::: PROVIDED DATA

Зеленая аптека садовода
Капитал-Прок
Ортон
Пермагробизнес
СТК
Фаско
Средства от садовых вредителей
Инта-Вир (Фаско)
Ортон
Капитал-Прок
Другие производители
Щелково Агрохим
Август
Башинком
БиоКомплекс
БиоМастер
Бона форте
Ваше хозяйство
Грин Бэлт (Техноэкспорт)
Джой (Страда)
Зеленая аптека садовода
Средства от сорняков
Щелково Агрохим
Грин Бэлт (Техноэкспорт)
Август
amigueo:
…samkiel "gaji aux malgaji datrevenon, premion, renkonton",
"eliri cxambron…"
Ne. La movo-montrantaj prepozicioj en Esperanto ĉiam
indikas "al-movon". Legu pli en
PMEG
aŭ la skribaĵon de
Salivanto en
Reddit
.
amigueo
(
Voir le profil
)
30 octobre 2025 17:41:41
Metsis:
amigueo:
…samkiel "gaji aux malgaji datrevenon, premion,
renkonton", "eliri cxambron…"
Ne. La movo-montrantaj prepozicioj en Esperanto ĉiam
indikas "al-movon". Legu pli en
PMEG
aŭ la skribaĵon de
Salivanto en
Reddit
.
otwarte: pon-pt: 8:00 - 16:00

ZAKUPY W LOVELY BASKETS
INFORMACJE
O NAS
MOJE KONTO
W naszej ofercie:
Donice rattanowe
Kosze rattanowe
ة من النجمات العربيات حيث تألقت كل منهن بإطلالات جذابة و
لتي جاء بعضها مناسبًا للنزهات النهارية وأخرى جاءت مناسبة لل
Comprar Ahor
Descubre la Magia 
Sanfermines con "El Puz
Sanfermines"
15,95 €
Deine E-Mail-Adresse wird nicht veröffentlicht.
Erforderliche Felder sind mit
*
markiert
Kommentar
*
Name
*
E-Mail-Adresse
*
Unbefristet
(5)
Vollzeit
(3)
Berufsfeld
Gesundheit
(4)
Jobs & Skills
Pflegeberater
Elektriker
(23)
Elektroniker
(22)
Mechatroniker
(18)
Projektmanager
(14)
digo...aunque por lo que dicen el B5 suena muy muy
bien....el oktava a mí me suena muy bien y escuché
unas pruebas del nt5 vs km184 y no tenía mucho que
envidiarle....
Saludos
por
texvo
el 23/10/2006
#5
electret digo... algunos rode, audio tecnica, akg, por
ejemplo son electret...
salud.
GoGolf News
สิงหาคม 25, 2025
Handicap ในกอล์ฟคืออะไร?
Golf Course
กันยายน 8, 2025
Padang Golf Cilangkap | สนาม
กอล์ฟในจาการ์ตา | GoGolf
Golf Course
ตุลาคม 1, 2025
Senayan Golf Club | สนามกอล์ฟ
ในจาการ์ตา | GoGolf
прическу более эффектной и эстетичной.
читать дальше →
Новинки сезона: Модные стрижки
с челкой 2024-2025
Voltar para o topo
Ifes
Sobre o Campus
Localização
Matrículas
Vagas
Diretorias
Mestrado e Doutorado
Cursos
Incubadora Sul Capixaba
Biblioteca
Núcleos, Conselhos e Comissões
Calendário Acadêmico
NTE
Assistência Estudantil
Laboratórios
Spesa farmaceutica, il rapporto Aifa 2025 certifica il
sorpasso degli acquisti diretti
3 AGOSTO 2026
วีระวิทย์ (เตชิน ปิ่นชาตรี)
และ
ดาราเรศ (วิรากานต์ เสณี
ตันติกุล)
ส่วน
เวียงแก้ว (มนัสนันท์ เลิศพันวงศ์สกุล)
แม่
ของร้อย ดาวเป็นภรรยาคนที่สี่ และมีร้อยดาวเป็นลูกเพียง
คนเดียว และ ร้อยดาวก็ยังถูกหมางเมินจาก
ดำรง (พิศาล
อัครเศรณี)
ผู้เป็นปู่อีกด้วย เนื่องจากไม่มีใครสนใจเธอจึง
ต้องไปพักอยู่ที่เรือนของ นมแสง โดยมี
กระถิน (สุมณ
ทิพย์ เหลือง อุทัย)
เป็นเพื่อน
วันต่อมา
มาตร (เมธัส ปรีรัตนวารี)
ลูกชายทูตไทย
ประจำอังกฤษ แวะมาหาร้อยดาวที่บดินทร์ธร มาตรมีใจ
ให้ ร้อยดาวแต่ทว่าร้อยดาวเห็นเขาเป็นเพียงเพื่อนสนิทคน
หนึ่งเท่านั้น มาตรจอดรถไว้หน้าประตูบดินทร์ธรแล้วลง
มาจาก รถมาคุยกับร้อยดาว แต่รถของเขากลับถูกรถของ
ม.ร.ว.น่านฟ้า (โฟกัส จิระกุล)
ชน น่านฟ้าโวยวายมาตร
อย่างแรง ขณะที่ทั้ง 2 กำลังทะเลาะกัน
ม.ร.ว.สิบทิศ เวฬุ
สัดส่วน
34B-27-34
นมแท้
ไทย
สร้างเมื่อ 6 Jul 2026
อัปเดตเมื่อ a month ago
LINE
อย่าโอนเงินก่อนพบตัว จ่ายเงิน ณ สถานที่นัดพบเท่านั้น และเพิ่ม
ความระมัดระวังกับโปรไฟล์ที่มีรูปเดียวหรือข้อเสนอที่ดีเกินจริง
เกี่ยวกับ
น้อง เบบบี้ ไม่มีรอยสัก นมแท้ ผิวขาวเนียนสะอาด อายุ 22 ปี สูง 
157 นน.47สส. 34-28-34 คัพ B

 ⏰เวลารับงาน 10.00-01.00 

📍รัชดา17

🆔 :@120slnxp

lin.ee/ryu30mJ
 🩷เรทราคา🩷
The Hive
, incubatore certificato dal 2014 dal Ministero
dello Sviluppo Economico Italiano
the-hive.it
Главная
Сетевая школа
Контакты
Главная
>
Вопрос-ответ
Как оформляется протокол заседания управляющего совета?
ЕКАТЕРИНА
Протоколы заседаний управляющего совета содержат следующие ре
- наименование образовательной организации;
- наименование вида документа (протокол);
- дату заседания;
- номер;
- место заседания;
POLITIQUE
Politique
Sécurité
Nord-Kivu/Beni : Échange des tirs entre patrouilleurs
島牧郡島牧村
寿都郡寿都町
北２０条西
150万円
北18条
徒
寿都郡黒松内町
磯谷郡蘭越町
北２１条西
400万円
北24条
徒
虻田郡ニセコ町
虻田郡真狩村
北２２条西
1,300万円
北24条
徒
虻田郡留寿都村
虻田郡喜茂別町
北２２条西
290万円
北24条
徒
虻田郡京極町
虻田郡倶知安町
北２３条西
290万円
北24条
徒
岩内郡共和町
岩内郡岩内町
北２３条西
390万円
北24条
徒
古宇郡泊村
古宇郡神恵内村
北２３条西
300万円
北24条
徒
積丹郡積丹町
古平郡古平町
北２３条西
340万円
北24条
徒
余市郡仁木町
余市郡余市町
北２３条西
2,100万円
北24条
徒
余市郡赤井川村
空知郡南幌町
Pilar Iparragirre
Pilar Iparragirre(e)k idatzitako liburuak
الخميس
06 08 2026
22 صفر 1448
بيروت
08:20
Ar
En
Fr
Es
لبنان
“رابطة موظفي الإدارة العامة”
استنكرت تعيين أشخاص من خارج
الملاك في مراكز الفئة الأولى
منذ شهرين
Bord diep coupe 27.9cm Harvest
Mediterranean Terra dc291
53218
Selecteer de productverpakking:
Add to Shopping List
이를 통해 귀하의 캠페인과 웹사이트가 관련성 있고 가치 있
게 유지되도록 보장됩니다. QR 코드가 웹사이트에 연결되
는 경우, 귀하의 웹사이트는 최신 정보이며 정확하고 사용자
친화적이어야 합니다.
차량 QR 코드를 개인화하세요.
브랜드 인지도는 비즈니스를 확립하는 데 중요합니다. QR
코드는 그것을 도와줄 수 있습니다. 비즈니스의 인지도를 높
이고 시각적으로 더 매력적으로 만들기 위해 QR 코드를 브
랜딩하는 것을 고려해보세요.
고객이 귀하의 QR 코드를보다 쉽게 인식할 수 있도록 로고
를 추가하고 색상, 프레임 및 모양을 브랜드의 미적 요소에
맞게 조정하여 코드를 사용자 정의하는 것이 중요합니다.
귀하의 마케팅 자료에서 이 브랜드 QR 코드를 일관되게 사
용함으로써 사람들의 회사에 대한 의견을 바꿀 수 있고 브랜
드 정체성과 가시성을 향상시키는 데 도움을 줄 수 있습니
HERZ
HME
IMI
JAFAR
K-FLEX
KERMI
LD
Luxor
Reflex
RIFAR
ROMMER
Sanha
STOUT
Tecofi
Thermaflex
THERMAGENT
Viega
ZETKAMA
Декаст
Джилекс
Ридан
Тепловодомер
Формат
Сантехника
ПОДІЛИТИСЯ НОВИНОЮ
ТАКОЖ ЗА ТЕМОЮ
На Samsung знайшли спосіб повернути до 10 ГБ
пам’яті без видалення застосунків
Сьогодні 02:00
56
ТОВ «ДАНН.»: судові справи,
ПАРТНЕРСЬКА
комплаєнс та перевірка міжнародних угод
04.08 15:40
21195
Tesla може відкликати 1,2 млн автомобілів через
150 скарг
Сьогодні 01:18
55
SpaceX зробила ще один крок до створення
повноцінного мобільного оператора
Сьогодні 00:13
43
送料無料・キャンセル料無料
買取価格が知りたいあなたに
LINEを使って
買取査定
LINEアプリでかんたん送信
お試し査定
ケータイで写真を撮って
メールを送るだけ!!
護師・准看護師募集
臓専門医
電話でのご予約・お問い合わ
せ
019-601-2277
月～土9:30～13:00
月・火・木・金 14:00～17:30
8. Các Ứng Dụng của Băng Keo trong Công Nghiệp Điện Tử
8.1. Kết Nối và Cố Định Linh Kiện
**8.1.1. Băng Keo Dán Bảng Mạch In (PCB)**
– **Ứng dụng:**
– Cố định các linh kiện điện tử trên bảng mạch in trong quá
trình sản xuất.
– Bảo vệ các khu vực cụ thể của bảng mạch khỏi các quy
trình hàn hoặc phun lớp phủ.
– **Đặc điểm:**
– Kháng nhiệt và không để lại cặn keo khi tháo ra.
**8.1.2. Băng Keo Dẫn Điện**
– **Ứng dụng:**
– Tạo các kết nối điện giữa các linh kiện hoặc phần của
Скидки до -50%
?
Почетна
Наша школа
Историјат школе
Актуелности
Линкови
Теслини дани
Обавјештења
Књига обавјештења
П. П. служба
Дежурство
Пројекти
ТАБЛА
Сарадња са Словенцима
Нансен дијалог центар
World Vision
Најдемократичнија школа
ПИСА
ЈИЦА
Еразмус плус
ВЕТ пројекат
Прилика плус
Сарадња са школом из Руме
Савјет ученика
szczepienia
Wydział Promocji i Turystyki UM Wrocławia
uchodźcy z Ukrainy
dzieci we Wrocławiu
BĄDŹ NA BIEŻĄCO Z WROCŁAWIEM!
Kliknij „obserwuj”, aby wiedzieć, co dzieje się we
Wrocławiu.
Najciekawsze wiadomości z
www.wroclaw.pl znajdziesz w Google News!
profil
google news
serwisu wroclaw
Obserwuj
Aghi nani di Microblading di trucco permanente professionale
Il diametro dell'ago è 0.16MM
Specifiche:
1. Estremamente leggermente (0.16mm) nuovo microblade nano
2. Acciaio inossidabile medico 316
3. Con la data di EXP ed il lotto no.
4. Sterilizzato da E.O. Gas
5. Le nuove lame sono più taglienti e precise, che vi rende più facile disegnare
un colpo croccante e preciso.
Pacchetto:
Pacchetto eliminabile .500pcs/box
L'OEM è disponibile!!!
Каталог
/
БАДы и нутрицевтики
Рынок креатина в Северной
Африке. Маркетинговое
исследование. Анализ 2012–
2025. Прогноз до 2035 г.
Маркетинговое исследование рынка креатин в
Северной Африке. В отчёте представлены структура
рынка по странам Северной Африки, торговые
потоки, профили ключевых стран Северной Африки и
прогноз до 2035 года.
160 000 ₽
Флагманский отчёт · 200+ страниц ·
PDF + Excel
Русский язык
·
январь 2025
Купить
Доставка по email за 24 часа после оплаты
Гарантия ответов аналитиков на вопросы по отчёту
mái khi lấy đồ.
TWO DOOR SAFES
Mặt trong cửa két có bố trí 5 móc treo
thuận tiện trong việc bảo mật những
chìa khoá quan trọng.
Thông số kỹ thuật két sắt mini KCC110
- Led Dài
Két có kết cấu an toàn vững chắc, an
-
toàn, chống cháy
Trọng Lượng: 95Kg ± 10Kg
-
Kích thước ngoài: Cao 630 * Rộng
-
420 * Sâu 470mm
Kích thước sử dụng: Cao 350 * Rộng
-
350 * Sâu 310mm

::::::

PROBLEM TO WORK ON :: Look through the material above and pick out each line holding the word "Маркетинговое".

WORKED SOLUTION ::
Африке. Маркетинговое
Маркетинговое исследование рынка креатин в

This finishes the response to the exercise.